→ **The problem**
Transcribe each record word for word. Skip the images.

→ **Available records**
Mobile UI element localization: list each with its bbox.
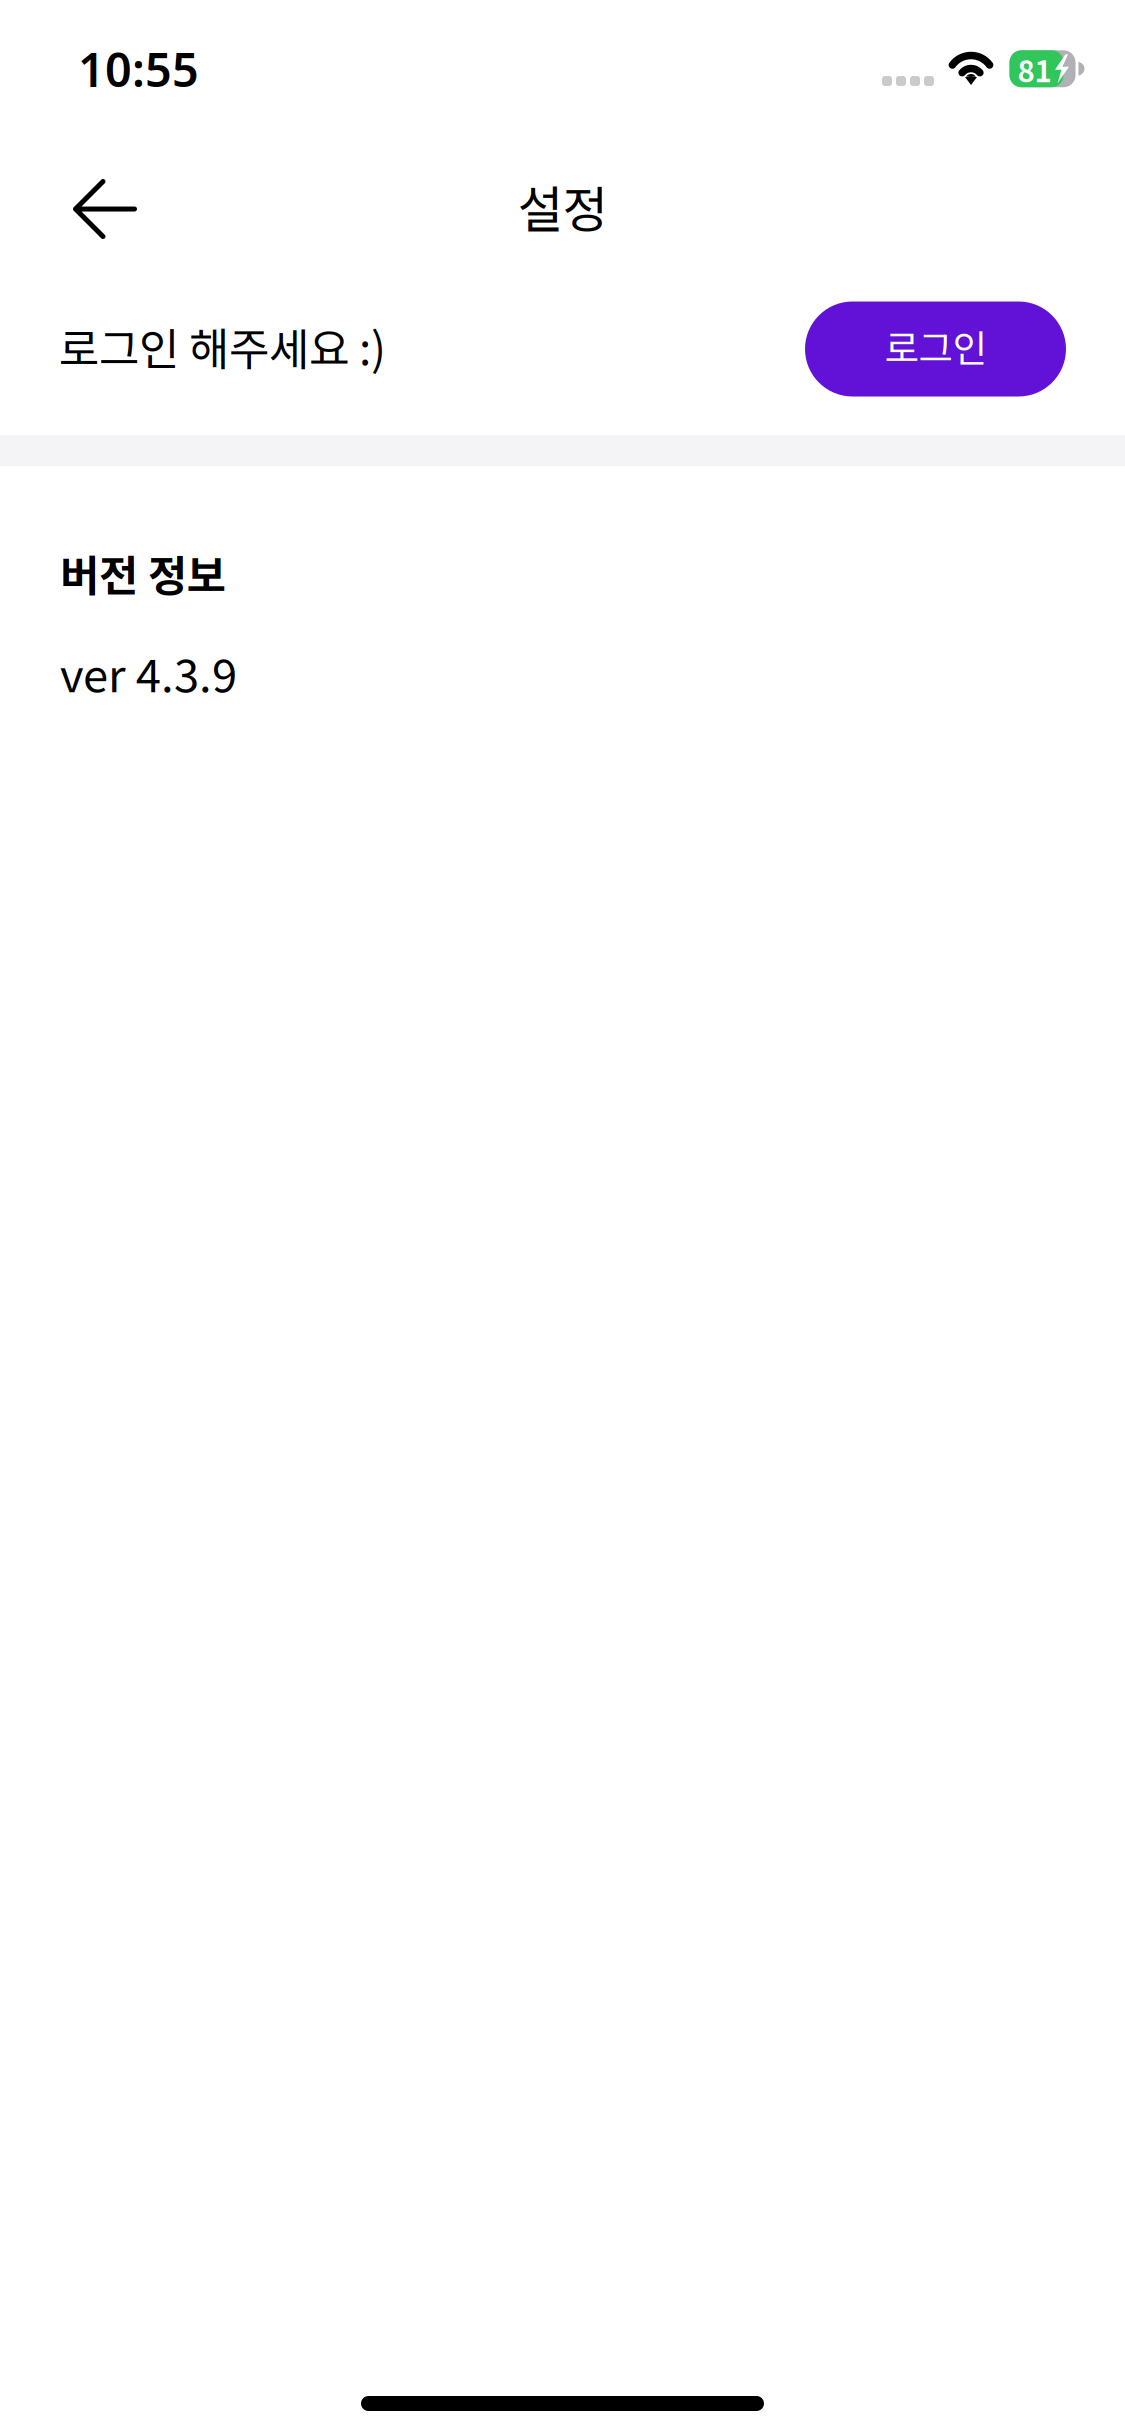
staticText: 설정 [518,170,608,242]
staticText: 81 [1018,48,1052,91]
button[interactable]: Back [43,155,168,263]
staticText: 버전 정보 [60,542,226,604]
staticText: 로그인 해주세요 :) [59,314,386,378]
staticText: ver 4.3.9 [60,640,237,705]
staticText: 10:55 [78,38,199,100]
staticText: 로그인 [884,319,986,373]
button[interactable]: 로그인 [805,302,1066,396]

→ **Result below**
Mobile UI element localization: list each with its bbox.
staticText: 설정 [518,170,608,242]
staticText: 81 [1018,48,1052,91]
button[interactable]: Back [43,155,168,263]
staticText: 버전 정보 [60,542,226,604]
staticText: 로그인 해주세요 :) [59,314,386,378]
staticText: ver 4.3.9 [60,640,237,705]
staticText: 10:55 [78,38,199,100]
staticText: 로그인 [884,319,986,373]
button[interactable]: 로그인 [805,302,1066,396]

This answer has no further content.